DATA FOR THIS TASK section start

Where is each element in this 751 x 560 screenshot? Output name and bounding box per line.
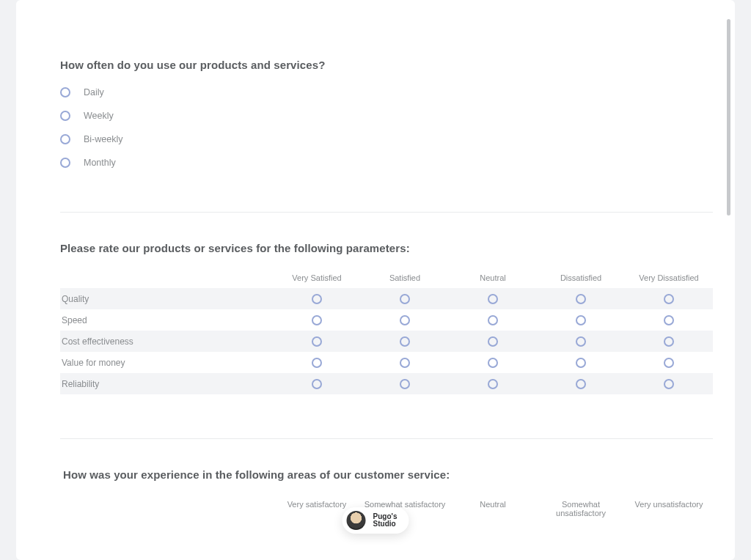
column-header: Very Dissatisfied <box>625 273 713 282</box>
column-header: Neutral <box>449 500 537 517</box>
matrix-row: Speed <box>60 309 713 331</box>
radio-icon[interactable] <box>400 379 410 389</box>
question-heading: How was your experience in the following… <box>60 468 720 481</box>
option-weekly[interactable]: Weekly <box>60 111 720 121</box>
row-label: Speed <box>60 315 273 325</box>
radio-icon[interactable] <box>576 336 586 347</box>
radio-icon[interactable] <box>488 379 498 389</box>
radio-icon[interactable] <box>60 158 70 168</box>
radio-icon[interactable] <box>400 315 410 325</box>
badge-line2: Studio <box>373 520 398 528</box>
radio-icon[interactable] <box>664 294 674 304</box>
radio-icon[interactable] <box>664 315 674 325</box>
column-header: Neutral <box>449 273 537 282</box>
radio-icon[interactable] <box>400 358 410 368</box>
badge-text: Pugo's Studio <box>373 513 398 528</box>
scrollbar-thumb[interactable] <box>727 19 730 215</box>
survey-scroll-region: How often do you use our products and se… <box>60 16 720 522</box>
row-label: Cost effectiveness <box>60 336 273 347</box>
option-daily[interactable]: Daily <box>60 87 720 97</box>
radio-icon[interactable] <box>576 379 586 389</box>
column-header: Very Satisfied <box>273 273 361 282</box>
radio-icon[interactable] <box>664 379 674 389</box>
radio-icon[interactable] <box>664 358 674 368</box>
column-header: Dissatisfied <box>537 273 625 282</box>
radio-icon[interactable] <box>576 358 586 368</box>
column-header: Somewhat unsatisfactory <box>537 500 625 517</box>
section-divider <box>60 212 713 213</box>
option-label: Weekly <box>84 111 114 121</box>
radio-icon[interactable] <box>312 379 322 389</box>
radio-icon[interactable] <box>488 315 498 325</box>
column-header: Very unsatisfactory <box>625 500 713 517</box>
radio-icon[interactable] <box>312 294 322 304</box>
option-biweekly[interactable]: Bi-weekly <box>60 134 720 144</box>
section-divider <box>60 438 713 439</box>
radio-icon[interactable] <box>60 134 70 144</box>
radio-icon[interactable] <box>488 294 498 304</box>
radio-icon[interactable] <box>60 87 70 97</box>
matrix-row: Value for money <box>60 352 713 373</box>
rating-matrix: Very Satisfied Satisfied Neutral Dissati… <box>60 270 713 394</box>
radio-icon[interactable] <box>488 336 498 347</box>
option-label: Bi-weekly <box>84 134 123 144</box>
radio-icon[interactable] <box>312 315 322 325</box>
option-label: Daily <box>84 87 104 97</box>
pugos-studio-badge[interactable]: Pugo's Studio <box>342 507 409 534</box>
radio-icon[interactable] <box>400 336 410 347</box>
question-product-rating-matrix: Please rate our products or services for… <box>60 242 720 394</box>
row-label: Quality <box>60 294 273 304</box>
matrix-row: Quality <box>60 288 713 309</box>
radio-icon[interactable] <box>400 294 410 304</box>
matrix-header-row: Very Satisfied Satisfied Neutral Dissati… <box>60 270 713 288</box>
row-label: Reliability <box>60 379 273 389</box>
matrix-row: Reliability <box>60 373 713 394</box>
question-heading: Please rate our products or services for… <box>60 242 720 254</box>
radio-icon[interactable] <box>664 336 674 347</box>
radio-icon[interactable] <box>312 358 322 368</box>
radio-icon[interactable] <box>576 294 586 304</box>
column-header: Satisfied <box>361 273 449 282</box>
row-label: Value for money <box>60 358 273 368</box>
question-heading: How often do you use our products and se… <box>60 59 720 71</box>
radio-icon[interactable] <box>576 315 586 325</box>
option-label: Monthly <box>84 158 116 168</box>
avatar-icon <box>347 511 366 530</box>
question-usage-frequency: How often do you use our products and se… <box>60 16 720 168</box>
radio-icon[interactable] <box>488 358 498 368</box>
radio-icon[interactable] <box>60 111 70 121</box>
matrix-row: Cost effectiveness <box>60 331 713 352</box>
radio-icon[interactable] <box>312 336 322 347</box>
survey-card: How often do you use our products and se… <box>16 0 735 560</box>
option-monthly[interactable]: Monthly <box>60 158 720 168</box>
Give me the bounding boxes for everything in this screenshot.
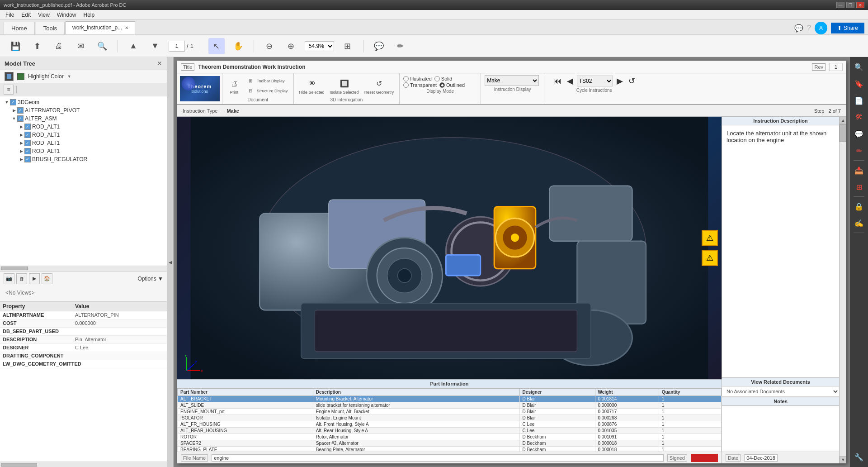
- tree-horizontal-scrollbar[interactable]: [0, 266, 167, 271]
- toolbar-display-button[interactable]: ⊞ Toolbar Display: [244, 76, 290, 86]
- sidebar-icon-export[interactable]: 📤: [851, 162, 867, 178]
- restore-button[interactable]: ❐: [846, 2, 854, 8]
- properties-scrollable[interactable]: ALTMPARTNAME ALTERNATOR_PIN COST 0.00000…: [0, 311, 167, 462]
- sidebar-icon-edit-pdf[interactable]: ✏: [851, 143, 867, 159]
- list-item[interactable]: ▶ ROD_ALT1: [0, 123, 167, 131]
- close-button[interactable]: ✕: [856, 2, 864, 8]
- tab-home[interactable]: Home: [4, 22, 35, 34]
- illustrated-radio[interactable]: Illustrated: [403, 76, 432, 81]
- table-row[interactable]: BEARING_PLATE Bearing Plate, Alternator …: [178, 447, 722, 452]
- help-icon[interactable]: ?: [807, 24, 811, 32]
- part-table-scroll[interactable]: Part Number Description Designer Weight …: [177, 388, 722, 452]
- scroll-up-button[interactable]: ▲: [840, 117, 846, 124]
- outlined-radio-dot[interactable]: [439, 82, 445, 88]
- illustrated-radio-dot[interactable]: [403, 76, 409, 81]
- view-mode-icon[interactable]: [5, 72, 14, 81]
- table-row[interactable]: ENGINE_MOUNT_prt Engine Mount, Alt. Brac…: [178, 409, 722, 415]
- table-row[interactable]: ROTOR Rotor, Alternator D Beckham 0.0010…: [178, 434, 722, 440]
- solid-radio[interactable]: Solid: [434, 76, 452, 81]
- zoom-select[interactable]: 54.9% 25% 50% 75% 100% 150%: [305, 41, 334, 51]
- hand-tool-button[interactable]: ✋: [230, 38, 246, 54]
- user-avatar[interactable]: A: [815, 22, 827, 34]
- menu-edit[interactable]: Edit: [18, 11, 34, 19]
- minimize-button[interactable]: —: [836, 2, 844, 8]
- cycle-select[interactable]: TS02: [577, 76, 613, 86]
- tree-content[interactable]: ▼ 3DGeom ▶ ALTERNATOR_PIVOT ▼ ALTER_ASM …: [0, 96, 167, 266]
- upload-button[interactable]: ⬆: [29, 38, 45, 54]
- tree-expander[interactable]: ▶: [18, 156, 24, 162]
- list-item[interactable]: ▶ BRUSH_REGULATOR: [0, 155, 167, 163]
- table-row[interactable]: ALT_FR_HOUSING Alt. Front Housing, Style…: [178, 421, 722, 428]
- tree-item-checkbox[interactable]: [17, 115, 24, 122]
- tab-close-button[interactable]: ✕: [125, 25, 128, 30]
- prev-page-button[interactable]: ▲: [125, 38, 142, 54]
- table-row[interactable]: ALT_REAR_HOUSING Alt. Rear Housing, Styl…: [178, 428, 722, 434]
- make-select[interactable]: Make: [485, 75, 539, 86]
- menu-help[interactable]: Help: [80, 11, 99, 19]
- chat-icon[interactable]: 💬: [794, 24, 803, 33]
- scroll-down-button[interactable]: ▼: [840, 456, 846, 463]
- play-view-button[interactable]: ▶: [29, 273, 40, 284]
- sidebar-icon-search[interactable]: 🔍: [851, 59, 867, 75]
- sidebar-icon-organize[interactable]: ⊞: [851, 179, 867, 195]
- list-item[interactable]: ▶ ROD_ALT1: [0, 147, 167, 155]
- menu-view[interactable]: View: [34, 11, 53, 19]
- tree-item-checkbox[interactable]: [24, 140, 31, 146]
- table-row[interactable]: SPACER2 Spacer #2, Alternator D Beckham …: [178, 440, 722, 447]
- tree-item-checkbox[interactable]: [24, 124, 31, 130]
- related-documents-select[interactable]: No Associated Documents: [722, 386, 839, 397]
- scrollbar-track[interactable]: [840, 124, 846, 456]
- scrollbar-thumb[interactable]: [840, 124, 846, 142]
- tree-expander[interactable]: ▶: [18, 132, 24, 138]
- delete-view-button[interactable]: 🗑: [16, 273, 27, 284]
- list-item[interactable]: ▶ ROD_ALT1: [0, 139, 167, 147]
- page-input[interactable]: [169, 41, 185, 52]
- color-swatch[interactable]: [17, 73, 24, 80]
- model-tree-close-button[interactable]: ✕: [157, 60, 162, 67]
- fit-page-button[interactable]: ⊞: [340, 38, 356, 54]
- cycle-refresh-button[interactable]: ↺: [627, 75, 637, 87]
- list-item[interactable]: ▶ ROD_ALT1: [0, 131, 167, 139]
- save-button[interactable]: 💾: [7, 38, 24, 54]
- tree-item-checkbox[interactable]: [24, 156, 31, 162]
- menu-file[interactable]: File: [2, 11, 18, 19]
- table-row[interactable]: ISOLATOR Isolator, Engine Mount D Blair …: [178, 415, 722, 421]
- 3d-viewport[interactable]: ⚠ ⚠ X Y Z: [177, 117, 722, 379]
- highlight-color-dropdown-icon[interactable]: ▼: [67, 74, 71, 79]
- zoom-out-button[interactable]: ⊖: [261, 38, 278, 54]
- home-view-button[interactable]: 🏠: [42, 273, 52, 284]
- tree-item-checkbox[interactable]: [24, 148, 31, 154]
- list-item[interactable]: ▶ ALTERNATOR_PIVOT: [0, 106, 167, 114]
- isolate-selected-button[interactable]: 🔲 Isolate Selected: [328, 76, 361, 95]
- solid-radio-dot[interactable]: [434, 76, 440, 81]
- structure-display-button[interactable]: ⊟ Structure Display: [244, 86, 290, 95]
- add-view-button[interactable]: 📷: [4, 273, 14, 284]
- comment-button[interactable]: 💬: [371, 38, 387, 54]
- sidebar-icon-tools[interactable]: 🛠: [851, 109, 867, 125]
- tree-expander[interactable]: ▶: [11, 107, 17, 114]
- select-tool-button[interactable]: ↖: [208, 38, 225, 54]
- print-button[interactable]: 🖨: [51, 38, 67, 54]
- outlined-radio[interactable]: Outlined: [439, 82, 465, 88]
- sidebar-icon-sign[interactable]: ✍: [851, 215, 867, 231]
- cycle-first-button[interactable]: ⏮: [552, 76, 563, 87]
- table-row[interactable]: ALT_SLIDE slide bracket for tensioning a…: [178, 402, 722, 409]
- pen-button[interactable]: ✏: [392, 38, 409, 54]
- tab-tools[interactable]: Tools: [36, 22, 65, 34]
- properties-scrollbar-thumb[interactable]: [1, 463, 37, 467]
- zoom-in-button[interactable]: ⊕: [283, 38, 299, 54]
- cycle-next-button[interactable]: ▶: [615, 75, 625, 87]
- email-button[interactable]: ✉: [72, 38, 89, 54]
- reset-geometry-button[interactable]: ↺ Reset Geometry: [363, 76, 396, 95]
- search-button[interactable]: 🔍: [94, 38, 110, 54]
- tree-item-checkbox[interactable]: [17, 107, 24, 114]
- tree-expander[interactable]: ▼: [11, 115, 17, 122]
- table-row[interactable]: ALT_BRACKET Mounting Bracket, Alternator…: [178, 396, 722, 402]
- properties-horizontal-scrollbar[interactable]: [0, 462, 167, 467]
- sidebar-icon-protect[interactable]: 🔒: [851, 198, 867, 214]
- tree-root-item[interactable]: ▼ 3DGeom: [0, 98, 167, 106]
- tree-expander[interactable]: ▶: [18, 140, 24, 146]
- hide-selected-button[interactable]: 👁 Hide Selected: [297, 76, 326, 95]
- share-button[interactable]: ⬆ Share: [831, 23, 864, 33]
- sidebar-icon-pages[interactable]: 📄: [851, 92, 867, 109]
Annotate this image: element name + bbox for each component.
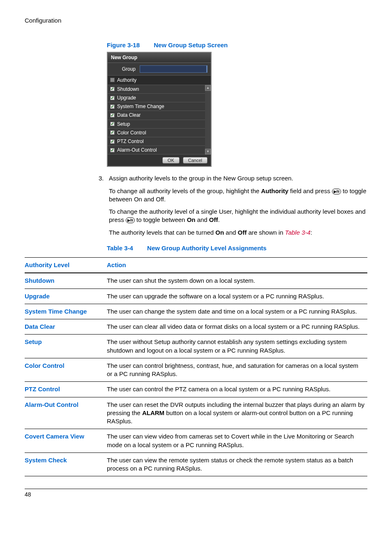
page-number: 48 — [25, 491, 31, 498]
text-bold: Authority — [261, 187, 288, 194]
cancel-button[interactable]: Cancel — [183, 157, 208, 164]
checkbox-icon[interactable] — [110, 130, 115, 135]
text: : — [311, 229, 312, 236]
list-item[interactable]: Setup — [108, 120, 205, 129]
authority-action: The user can control brightness, contras… — [107, 358, 367, 382]
table-row: System CheckThe user can view the remote… — [25, 452, 367, 476]
authority-action: The user can upgrade the software on a l… — [107, 289, 367, 304]
list-item-label: PTZ Control — [117, 138, 144, 145]
step-number: 3. — [99, 174, 109, 237]
table-ref-link[interactable]: Table 3-4 — [285, 229, 311, 236]
authority-action: The user can control the PTZ camera on a… — [107, 382, 367, 397]
list-item[interactable]: Data Clear — [108, 111, 205, 120]
checkbox-icon[interactable] — [110, 87, 115, 91]
table-row: Covert Camera ViewThe user can view vide… — [25, 429, 367, 453]
table-row: Alarm-Out ControlThe user can reset the … — [25, 397, 367, 429]
authority-action: The user can change the system date and … — [107, 304, 367, 319]
play-pause-icon: ▶/II — [126, 217, 135, 223]
list-item[interactable]: Alarm-Out Control — [108, 146, 205, 155]
list-item[interactable]: Upgrade — [108, 94, 205, 102]
authority-label: Authority — [117, 77, 136, 83]
list-item-label: Shutdown — [117, 86, 139, 92]
table-caption: Table 3-4 New Group Authority Level Assi… — [107, 244, 367, 252]
authority-level-name: PTZ Control — [25, 382, 107, 397]
authority-checkbox[interactable] — [110, 78, 115, 82]
scroll-down-icon[interactable]: ▼ — [205, 149, 211, 155]
list-item-label: Alarm-Out Control — [117, 147, 157, 153]
checkbox-icon[interactable] — [110, 104, 115, 109]
table-row: SetupThe user without Setup authority ca… — [25, 335, 367, 358]
checkbox-icon[interactable] — [110, 148, 115, 152]
step-paragraph: To change the authority level of a singl… — [109, 208, 367, 224]
authority-action: The user can reset the DVR outputs inclu… — [107, 397, 367, 429]
step-paragraph: The authority levels that can be turned … — [109, 229, 367, 237]
authority-action: The user can clear all video data or for… — [107, 319, 367, 335]
authority-header[interactable]: Authority — [108, 75, 211, 85]
page-footer: 48 — [25, 489, 367, 499]
text-bold: On — [215, 229, 224, 236]
checkbox-icon[interactable] — [110, 113, 115, 118]
figure-caption: Figure 3-18 New Group Setup Screen — [107, 41, 367, 49]
text-bold: Off — [238, 229, 247, 236]
table-title: New Group Authority Level Assignments — [147, 245, 267, 252]
scroll-up-icon[interactable]: ▲ — [205, 85, 211, 91]
authority-level-name: Upgrade — [25, 289, 107, 304]
col-header-level: Authority Level — [25, 258, 107, 273]
step-paragraph: To change all authority levels of the gr… — [109, 187, 367, 204]
table-row: System Time ChangeThe user can change th… — [25, 304, 367, 319]
authority-level-name: Color Control — [25, 358, 107, 382]
authority-level-name: Covert Camera View — [25, 429, 107, 453]
list-item-label: Color Control — [117, 129, 146, 136]
text: and — [195, 216, 209, 223]
text: The authority levels that can be turned — [109, 229, 215, 236]
section-header: Configuration — [25, 16, 367, 25]
list-item-label: System Time Change — [117, 103, 164, 110]
table-row: Color ControlThe user can control bright… — [25, 358, 367, 382]
authority-table: Authority Level Action ShutdownThe user … — [25, 257, 367, 476]
authority-action: The user can view video from cameras set… — [107, 429, 367, 453]
list-item[interactable]: Color Control — [108, 129, 205, 137]
list-item-label: Setup — [117, 121, 130, 127]
checkbox-icon[interactable] — [110, 139, 115, 144]
list-item[interactable]: Shutdown — [108, 85, 205, 94]
authority-list: Shutdown Upgrade System Time Change Data… — [108, 85, 211, 155]
col-header-action: Action — [107, 258, 367, 273]
play-pause-icon: ▶/II — [332, 189, 341, 194]
text: are shown in — [247, 229, 285, 236]
group-label: Group — [111, 66, 136, 72]
checkbox-icon[interactable] — [110, 96, 115, 100]
authority-level-name: System Time Change — [25, 304, 107, 319]
list-item-label: Data Clear — [117, 112, 141, 118]
checkbox-icon[interactable] — [110, 122, 115, 126]
text: field and press — [288, 187, 332, 194]
new-group-dialog: New Group Group Authority Shutdown Upgra… — [107, 52, 212, 167]
table-row: ShutdownThe user can shut the system dow… — [25, 273, 367, 289]
step-text: Assign authority levels to the group in … — [109, 174, 367, 182]
authority-action: The user can view the remote system stat… — [107, 452, 367, 476]
dialog-title: New Group — [108, 53, 211, 63]
table-label: Table 3-4 — [107, 245, 133, 252]
figure-title: New Group Setup Screen — [154, 42, 228, 48]
group-input[interactable] — [140, 65, 208, 73]
scrollbar[interactable]: ▲ ▼ — [205, 85, 211, 155]
figure-label: Figure 3-18 — [107, 42, 140, 48]
text-bold: On — [187, 216, 196, 223]
text-bold: Off — [209, 216, 218, 223]
list-item[interactable]: PTZ Control — [108, 137, 205, 146]
authority-level-name: Data Clear — [25, 319, 107, 335]
table-row: Data ClearThe user can clear all video d… — [25, 319, 367, 335]
list-item[interactable]: System Time Change — [108, 102, 205, 111]
ok-button[interactable]: OK — [162, 157, 180, 164]
table-row: UpgradeThe user can upgrade the software… — [25, 289, 367, 304]
list-item-label: Upgrade — [117, 95, 136, 101]
authority-level-name: System Check — [25, 452, 107, 476]
table-row: PTZ ControlThe user can control the PTZ … — [25, 382, 367, 397]
authority-action: The user without Setup authority cannot … — [107, 335, 367, 358]
text: . — [218, 216, 220, 223]
authority-level-name: Setup — [25, 335, 107, 358]
text: and — [224, 229, 238, 236]
authority-action: The user can shut the system down on a l… — [107, 273, 367, 289]
text: to toggle between — [135, 216, 187, 223]
authority-level-name: Alarm-Out Control — [25, 397, 107, 429]
text: To change all authority levels of the gr… — [109, 187, 261, 194]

DATA FOR THIS TASK section end

### PROBLEM STATEMENT
Give the number of lines in the listing that hold the word "divider", with no other words.

### RESPONSE AREA
2